Взаимосвязи идеи оборотничества и перевоплощения духа умерших, с одной стороны, и метемпсихоза и тотемизма — с другой, — предмет специального исследования, необходимого для понимания как фольклорных образов, так и мировоззренческой основы славянской народной традиции.
В аспекте изучения взаимосвязей идей оборотничества, метаморфоз и космического мира предков существенный интерес представляет не вполне ясный образ южнославянского эпоса — Змей—Огненный Вук. Хотя в основе его и лежит реальная историческая личность, а имя трактуется как пережиток тотемизма [67], эпический образ его содержит, по-видимому, рудименты трансформировавшегося древнего образа, в котором сконцентрирована идея последовательных превращений духа умершего (или предков его рода): змей—орел—волк—героическая личность. Архаическая основа образа особенно проявляется в подспудно звучащем мотиве происхождения от змея — древнейшего предка [68]. В облике новорожденного Змей — Огненного Вука образно воплотилась цепь метаморфоз, предшествовавших рождению героя:
…Nije čedo, čeda kakva no su,Vučja šapa i orlovo krilo,I Zmajevo kolo pod pazuhom,Iz usta mu modar plamen bije… [69]
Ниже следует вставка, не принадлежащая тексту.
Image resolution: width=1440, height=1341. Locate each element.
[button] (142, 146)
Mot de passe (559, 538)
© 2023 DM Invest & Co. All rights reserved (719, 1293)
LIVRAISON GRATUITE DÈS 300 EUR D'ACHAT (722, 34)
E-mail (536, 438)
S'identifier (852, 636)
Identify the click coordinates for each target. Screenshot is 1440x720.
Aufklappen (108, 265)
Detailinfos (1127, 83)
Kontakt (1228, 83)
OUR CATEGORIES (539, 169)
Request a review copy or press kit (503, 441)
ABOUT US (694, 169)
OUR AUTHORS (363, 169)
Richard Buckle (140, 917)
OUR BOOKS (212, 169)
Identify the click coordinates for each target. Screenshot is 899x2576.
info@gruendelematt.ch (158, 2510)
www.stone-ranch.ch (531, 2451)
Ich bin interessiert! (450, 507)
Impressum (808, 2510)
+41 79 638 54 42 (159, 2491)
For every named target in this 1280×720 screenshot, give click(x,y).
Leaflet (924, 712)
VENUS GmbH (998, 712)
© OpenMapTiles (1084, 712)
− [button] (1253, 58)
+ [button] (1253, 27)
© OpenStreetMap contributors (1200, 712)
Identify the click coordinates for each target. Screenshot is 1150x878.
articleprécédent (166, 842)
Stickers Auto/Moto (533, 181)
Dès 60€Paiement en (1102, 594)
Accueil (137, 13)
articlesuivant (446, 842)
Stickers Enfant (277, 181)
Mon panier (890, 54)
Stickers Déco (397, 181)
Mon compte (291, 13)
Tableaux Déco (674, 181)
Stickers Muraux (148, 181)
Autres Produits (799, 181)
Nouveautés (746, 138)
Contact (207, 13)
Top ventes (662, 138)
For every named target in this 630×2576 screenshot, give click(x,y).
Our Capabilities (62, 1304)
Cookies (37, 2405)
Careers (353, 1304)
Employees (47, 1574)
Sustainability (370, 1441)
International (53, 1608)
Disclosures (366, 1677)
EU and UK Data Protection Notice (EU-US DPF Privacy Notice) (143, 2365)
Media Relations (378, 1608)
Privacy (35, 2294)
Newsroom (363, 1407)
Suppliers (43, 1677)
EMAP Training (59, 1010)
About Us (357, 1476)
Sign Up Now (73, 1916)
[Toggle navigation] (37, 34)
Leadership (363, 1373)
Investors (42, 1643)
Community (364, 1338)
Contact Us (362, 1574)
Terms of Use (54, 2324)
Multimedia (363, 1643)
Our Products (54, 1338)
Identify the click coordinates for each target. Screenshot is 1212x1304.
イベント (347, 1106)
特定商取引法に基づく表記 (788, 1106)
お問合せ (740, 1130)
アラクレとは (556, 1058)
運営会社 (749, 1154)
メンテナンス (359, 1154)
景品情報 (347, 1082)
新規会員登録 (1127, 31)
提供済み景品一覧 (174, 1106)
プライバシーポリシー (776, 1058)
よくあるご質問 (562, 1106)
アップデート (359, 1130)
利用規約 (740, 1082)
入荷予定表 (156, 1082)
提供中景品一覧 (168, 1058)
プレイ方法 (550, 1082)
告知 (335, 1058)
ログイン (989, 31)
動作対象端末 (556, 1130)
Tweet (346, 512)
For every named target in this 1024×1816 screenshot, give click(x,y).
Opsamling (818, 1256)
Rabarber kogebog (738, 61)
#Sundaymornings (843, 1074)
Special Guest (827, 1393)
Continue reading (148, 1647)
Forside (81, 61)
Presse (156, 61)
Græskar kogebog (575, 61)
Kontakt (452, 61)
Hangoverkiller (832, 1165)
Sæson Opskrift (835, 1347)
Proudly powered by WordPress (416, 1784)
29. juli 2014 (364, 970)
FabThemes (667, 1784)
Огненная природа новорожденного, явственно выраженная в последней строке, обозначает связи с космическим миром, рождение его на земле по воле высшего предназначения; космическую нагрузку несет и орлиное крыло.
Мотив перевоплощений, связанный с существами, имеющими особое соприкосновение с потусторонним миром (змей, орел, сокол и др.), получил в славянской фольклорной традиции многообразные проявления. Очевиден он в песне о Секуле:
Что ж стрелять мне серого сокола,Если сам сокольего я рода?.. [70]
По древнему польскому преданию, мужчины из рода Гербурт после смерти превращались в орлов, первородная же дочь Пилецких обернулась голубкой [71].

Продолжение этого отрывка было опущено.